Роберт может превратиться для жалкого отца и Мокрой курицы в некоего приемного сына. Если же ему хватит ума — а он вовсе не дурак, — то он сможет вначале завоевать симпатию Мокрой Курицы, а потом и доверие жалкого отца, который уже совершил немало ошибок при издании книг по искусству для широкого потребителя; тираж расходится из рук вон плохо. Отцу и в голову не приходит, что «товар» — как он называет художественную продукцию, — прежде чем продавать, надо продвигать на рынок. Он боится делать какие бы то ни было капиталовложения, неделями не отправляет книги в печать и не занимается рекламой. Роберт ему нужен. Хотя бы для продвижения товара. Отец будет унижен — его дочь удерет с американцем! И никакой Бог не поможет ему!
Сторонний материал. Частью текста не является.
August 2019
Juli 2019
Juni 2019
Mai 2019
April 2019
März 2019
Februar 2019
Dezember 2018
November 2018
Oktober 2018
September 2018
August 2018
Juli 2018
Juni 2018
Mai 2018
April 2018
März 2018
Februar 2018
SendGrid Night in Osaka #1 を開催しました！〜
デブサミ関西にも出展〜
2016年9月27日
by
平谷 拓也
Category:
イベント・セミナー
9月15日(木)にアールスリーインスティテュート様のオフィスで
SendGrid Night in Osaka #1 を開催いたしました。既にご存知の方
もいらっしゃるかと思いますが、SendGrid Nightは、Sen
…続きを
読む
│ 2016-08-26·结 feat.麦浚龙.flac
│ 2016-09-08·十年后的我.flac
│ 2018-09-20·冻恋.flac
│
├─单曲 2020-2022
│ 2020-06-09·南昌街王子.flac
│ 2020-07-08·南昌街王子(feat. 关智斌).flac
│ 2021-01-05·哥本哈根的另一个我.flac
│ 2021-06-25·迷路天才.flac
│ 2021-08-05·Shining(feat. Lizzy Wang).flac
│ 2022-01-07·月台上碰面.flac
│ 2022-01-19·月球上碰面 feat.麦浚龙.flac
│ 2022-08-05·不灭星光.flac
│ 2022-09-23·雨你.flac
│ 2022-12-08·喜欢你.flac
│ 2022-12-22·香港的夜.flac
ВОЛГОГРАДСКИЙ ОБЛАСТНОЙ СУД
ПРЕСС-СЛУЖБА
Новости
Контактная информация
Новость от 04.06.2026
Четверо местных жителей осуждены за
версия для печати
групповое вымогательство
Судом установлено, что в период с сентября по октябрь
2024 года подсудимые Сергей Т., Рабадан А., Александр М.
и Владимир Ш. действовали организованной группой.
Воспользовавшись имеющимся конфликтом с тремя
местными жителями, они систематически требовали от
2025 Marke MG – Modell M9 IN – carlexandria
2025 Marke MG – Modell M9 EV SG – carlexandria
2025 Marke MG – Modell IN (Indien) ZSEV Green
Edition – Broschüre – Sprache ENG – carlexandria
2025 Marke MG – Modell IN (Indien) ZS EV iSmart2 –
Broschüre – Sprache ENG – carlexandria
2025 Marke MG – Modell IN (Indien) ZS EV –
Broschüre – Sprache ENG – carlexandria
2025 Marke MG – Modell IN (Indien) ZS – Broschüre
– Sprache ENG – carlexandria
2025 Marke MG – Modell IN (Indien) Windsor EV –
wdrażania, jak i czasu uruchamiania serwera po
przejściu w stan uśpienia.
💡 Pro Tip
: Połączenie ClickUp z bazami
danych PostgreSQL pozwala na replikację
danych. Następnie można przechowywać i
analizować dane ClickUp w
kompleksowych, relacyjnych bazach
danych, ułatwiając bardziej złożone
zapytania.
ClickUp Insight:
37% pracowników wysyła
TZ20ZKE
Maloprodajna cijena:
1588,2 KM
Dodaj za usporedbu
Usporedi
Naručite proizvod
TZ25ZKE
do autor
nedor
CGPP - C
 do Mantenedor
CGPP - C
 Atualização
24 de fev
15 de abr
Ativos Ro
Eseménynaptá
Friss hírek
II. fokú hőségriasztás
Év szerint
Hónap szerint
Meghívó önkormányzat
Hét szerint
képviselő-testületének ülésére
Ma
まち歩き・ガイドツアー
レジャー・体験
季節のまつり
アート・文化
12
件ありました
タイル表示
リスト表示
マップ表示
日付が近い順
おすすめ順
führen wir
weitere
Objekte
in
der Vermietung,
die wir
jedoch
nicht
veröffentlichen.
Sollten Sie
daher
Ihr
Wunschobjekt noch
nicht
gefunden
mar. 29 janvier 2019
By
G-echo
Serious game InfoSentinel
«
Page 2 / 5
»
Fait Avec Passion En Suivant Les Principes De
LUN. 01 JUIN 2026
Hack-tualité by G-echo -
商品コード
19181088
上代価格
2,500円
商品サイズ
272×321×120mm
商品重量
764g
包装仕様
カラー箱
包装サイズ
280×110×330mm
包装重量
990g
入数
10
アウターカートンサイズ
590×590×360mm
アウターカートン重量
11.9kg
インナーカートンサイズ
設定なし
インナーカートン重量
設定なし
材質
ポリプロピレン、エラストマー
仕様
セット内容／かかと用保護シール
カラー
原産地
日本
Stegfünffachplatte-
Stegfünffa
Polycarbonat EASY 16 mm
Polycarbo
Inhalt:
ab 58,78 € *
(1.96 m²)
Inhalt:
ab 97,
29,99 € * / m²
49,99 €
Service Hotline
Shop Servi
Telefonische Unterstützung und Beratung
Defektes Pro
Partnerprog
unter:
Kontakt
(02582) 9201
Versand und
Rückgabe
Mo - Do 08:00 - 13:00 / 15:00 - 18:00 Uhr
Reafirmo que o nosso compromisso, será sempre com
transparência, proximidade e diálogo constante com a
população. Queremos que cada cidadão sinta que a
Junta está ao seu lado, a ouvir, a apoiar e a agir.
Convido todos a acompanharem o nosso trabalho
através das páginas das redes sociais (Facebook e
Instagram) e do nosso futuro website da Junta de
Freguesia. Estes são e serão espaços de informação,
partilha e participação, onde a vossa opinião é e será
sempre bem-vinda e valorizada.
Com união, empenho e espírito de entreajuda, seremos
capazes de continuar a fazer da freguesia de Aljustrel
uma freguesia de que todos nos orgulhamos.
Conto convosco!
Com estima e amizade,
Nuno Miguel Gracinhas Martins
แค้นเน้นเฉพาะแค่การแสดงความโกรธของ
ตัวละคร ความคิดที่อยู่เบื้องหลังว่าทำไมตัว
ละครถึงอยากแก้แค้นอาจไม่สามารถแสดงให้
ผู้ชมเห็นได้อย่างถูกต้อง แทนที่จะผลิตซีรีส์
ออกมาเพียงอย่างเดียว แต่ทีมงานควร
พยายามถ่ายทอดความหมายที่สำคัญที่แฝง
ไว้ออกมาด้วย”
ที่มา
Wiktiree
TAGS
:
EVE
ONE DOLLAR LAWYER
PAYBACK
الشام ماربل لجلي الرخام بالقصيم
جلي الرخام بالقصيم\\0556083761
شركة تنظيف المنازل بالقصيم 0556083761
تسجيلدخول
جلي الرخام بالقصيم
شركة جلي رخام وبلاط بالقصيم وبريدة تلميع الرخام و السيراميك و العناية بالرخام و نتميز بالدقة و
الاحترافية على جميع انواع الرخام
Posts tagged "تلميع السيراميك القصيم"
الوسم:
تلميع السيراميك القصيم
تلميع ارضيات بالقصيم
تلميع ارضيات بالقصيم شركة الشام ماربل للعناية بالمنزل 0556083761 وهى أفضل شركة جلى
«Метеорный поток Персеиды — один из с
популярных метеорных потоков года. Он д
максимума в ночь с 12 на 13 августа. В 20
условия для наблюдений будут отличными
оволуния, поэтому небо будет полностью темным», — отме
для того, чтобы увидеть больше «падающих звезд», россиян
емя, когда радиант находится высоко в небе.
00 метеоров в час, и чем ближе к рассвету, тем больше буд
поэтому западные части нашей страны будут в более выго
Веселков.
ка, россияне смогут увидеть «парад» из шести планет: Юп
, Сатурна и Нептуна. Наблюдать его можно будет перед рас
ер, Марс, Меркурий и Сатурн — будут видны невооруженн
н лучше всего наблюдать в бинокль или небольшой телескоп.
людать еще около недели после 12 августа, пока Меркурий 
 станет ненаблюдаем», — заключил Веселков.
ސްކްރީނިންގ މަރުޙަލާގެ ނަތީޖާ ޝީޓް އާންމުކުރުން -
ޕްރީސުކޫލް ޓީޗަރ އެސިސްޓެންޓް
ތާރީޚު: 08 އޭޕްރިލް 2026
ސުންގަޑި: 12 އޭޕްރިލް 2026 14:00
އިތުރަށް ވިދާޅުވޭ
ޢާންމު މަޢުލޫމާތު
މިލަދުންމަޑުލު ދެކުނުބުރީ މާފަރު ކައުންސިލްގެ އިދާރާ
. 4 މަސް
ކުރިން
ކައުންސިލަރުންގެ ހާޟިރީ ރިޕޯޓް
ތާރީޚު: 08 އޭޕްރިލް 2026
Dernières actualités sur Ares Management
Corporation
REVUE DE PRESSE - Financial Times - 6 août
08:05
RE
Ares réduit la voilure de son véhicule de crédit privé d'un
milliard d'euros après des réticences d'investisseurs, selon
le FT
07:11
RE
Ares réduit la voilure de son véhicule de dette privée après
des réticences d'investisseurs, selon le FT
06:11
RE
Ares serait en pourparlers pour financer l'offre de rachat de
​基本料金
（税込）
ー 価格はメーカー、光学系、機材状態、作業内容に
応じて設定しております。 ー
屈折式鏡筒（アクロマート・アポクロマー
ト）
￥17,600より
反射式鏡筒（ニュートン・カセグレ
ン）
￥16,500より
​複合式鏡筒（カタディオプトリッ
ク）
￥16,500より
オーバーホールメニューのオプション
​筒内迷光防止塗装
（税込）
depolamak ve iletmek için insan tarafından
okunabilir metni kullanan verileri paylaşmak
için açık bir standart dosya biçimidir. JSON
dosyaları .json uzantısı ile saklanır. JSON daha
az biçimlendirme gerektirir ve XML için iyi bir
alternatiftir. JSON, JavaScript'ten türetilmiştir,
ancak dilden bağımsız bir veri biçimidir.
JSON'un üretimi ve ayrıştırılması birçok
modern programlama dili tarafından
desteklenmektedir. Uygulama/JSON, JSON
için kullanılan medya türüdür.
Пусть неудачник плачет…
Если бы Анук выкинула подобный номер с коммунистом, то отец потирал бы руки со словами: «Знать ее больше не желаю. Никогда не произносите при мне ее имя…» В глубине души он радовался бы, что обеспечил свое будущее.
«Дорогие товарищи, моя дочь живет с вами с 1772 года, и этим все сказано… Пожалуйста, будьте снисходительны ко мне!» Но удрать с американцем! Служившего службу в отряде особого назначения… Сбежать с бывшим военным… Для него это будет настоящим ударом.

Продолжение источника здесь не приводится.